Но дедушка, казалось, не замечал его замкнутости, во всяком случае, ничего не сказал, и после ужина, когда Дэвид уныло плелся наверх в гостиную, ему неожиданно представился Эдвард Бишоп: в этом неуместном видении, пока сам Дэвид собирался провести еще один вечер у камина, напротив дедушки, молодой человек веселился в клубе – Дэвид лишь однажды был в таком, – его длинная шея была обнажена, рот открыт в песне, а вокруг него были другие красивые юноши и девушки, все одетые в яркие шелка, вокруг царил праздник, воздух благоухал лилиями и шампанским, а сверху хрустальная люстра покачивалась и разбрасывала по комнате брызги света.

Глава 5

Шесть дней до следующего урока прошли даже медленнее обычного, и в следующую среду он от нетерпения приехал так рано, что решил прогуляться – успокоиться и убить время.

Приют располагался в большом квадратном здании, простом, но ухоженном, между Западной двенадцатой и Гринвич-стрит – это местоположение стало менее благоприятным за те десятилетия, в течение которых в трех кварталах на север и в одном квартале на запад стали разрастаться районы борделей. Каждые несколько лет попечители обсуждали, не следует ли переместить приют, но в конце концов решали оставить его на прежнем месте, ибо сам дух города диктовал, чтобы очевидные противоположности – богатые и бедные, укоренившиеся и вновь прибывшие, невинные души и преступники – жили бок о бок, поскольку для четких территориальных разделений просто не хватало места. Он пошел на юг к Перри-стрит, а потом на запад и на север по Вашингтон-стрит, но, сделав круг дважды, понял, что даже для него нынче слишком холодно – пришлось прекратить прогулку и вернуться в экипаж, дуя на руки, чтобы взять привезенный с собой сверток.

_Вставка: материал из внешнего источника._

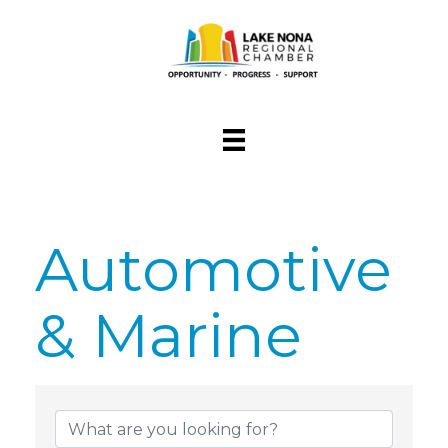
Automotive
& Marine
{Directory Res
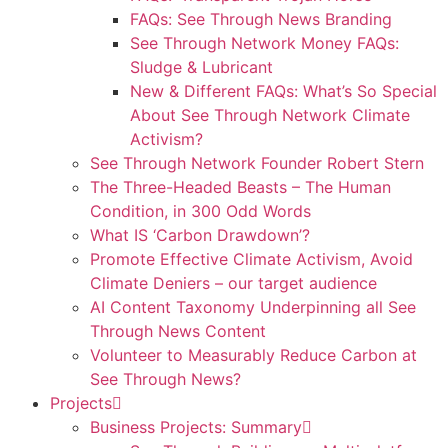
FAQs: See Through News Branding
See Through Network Money FAQs:
Sludge & Lubricant
New & Different FAQs: What’s So Special
About See Through Network Climate
Activism?
See Through Network Founder Robert Stern
The Three-Headed Beasts – The Human
Condition, in 300 Odd Words
What IS ‘Carbon Drawdown’?
Promote Effective Climate Activism, Avoid
Climate Deniers – our target audience
AI Content Taxonomy Underpinning all See
Through News Content
Volunteer to Measurably Reduce Carbon at
See Through News?
Projects
Business Projects: Summary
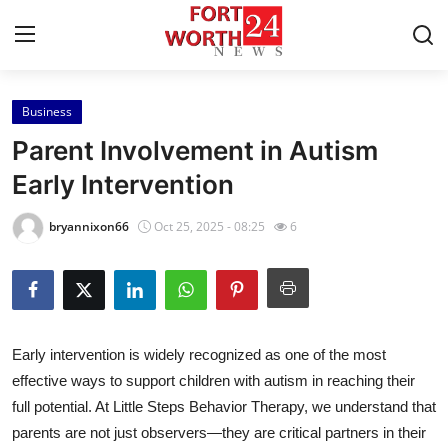
Business
Home
Parent Involvement in Autism
Contact
Early Intervention
Press Release
bryannixon66
Oct 25, 2025 - 08:25
6
Privacy Policy
About
Early intervention is widely recognized as one of the most
News Network
effective ways to support children with autism in reaching their
full potential. At Little Steps Behavior Therapy, we understand that
Submit Press Release
parents are not just observers—they are critical partners in their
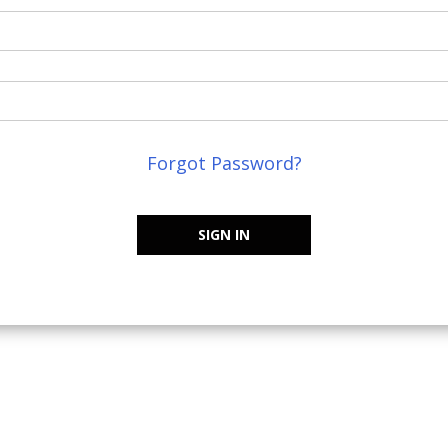
Forgot Password?
SIGN IN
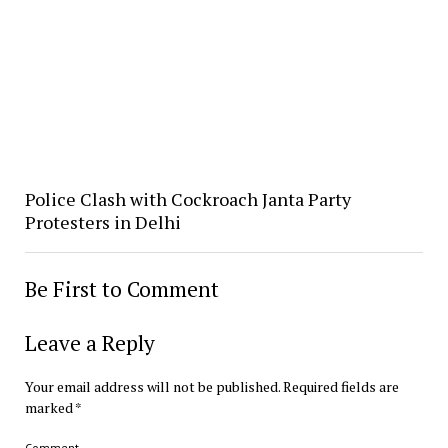
Police Clash with Cockroach Janta Party
Protesters in Delhi
Be First to Comment
Leave a Reply
Your email address will not be published.
Required fields are
marked
*
Comment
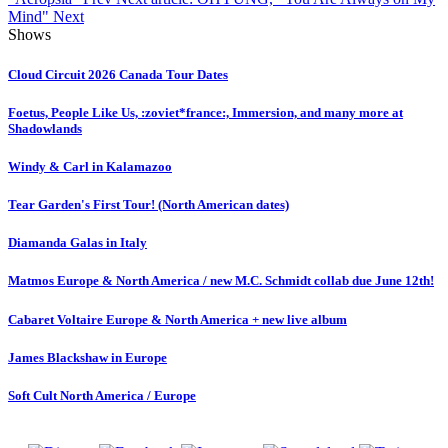
Mind"
Next
Shows
Cloud Circuit 2026 Canada Tour Dates
Foetus, People Like Us, :zoviet*france:, Immersion, and many more at
Shadowlands
Windy & Carl in Kalamazoo
Tear Garden's First Tour! (North American dates)
Diamanda Galas in Italy
Matmos Europe & North America / new M.C. Schmidt collab due June 12th!
Cabaret Voltaire Europe & North America + new live album
James Blackshaw in Europe
Soft Cult North America / Europe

Уже несколько месяцев Дэвид обещал детям, что позволит им нарисовать нечто необычное, но когда он сегодня отдавал этот предмет Джейн, чтобы она его завернула и завязала бечевкой, он осознал, что надеется: Эдвард Бишоп увидит, как он несет в руках такую громоздкую, странную вещь, и, возможно, будет заинтригован, останется посмотреть, как ее разворачивают, застынет в изумлении. Дэвид, конечно же, не мог похвалить себя за такие мысли или за то волнение, которое чувствовал, идя по коридору к классу: дыхание его сбивалось, сердце колотилось в груди.

Но когда он открыл дверь в классную комнату, там не было ничего – ни музыки, ни молодого человека, ни волшебства, – только его ученики играли, возились, кричали друг на друга, пока не заметили его и не стали толкать друг друга в бок, призывая к молчанию.

– Добрый вечер, дети, – сказал он, приходя в себя. – А где ваш учитель музыки?

– Он теперь приходит по четвергам, сэр, – сказал один из мальчиков.

– Вот как, – ответил Дэвид, чувствуя разочарование, словно железную цепь на шее, и стыдясь этого чувства.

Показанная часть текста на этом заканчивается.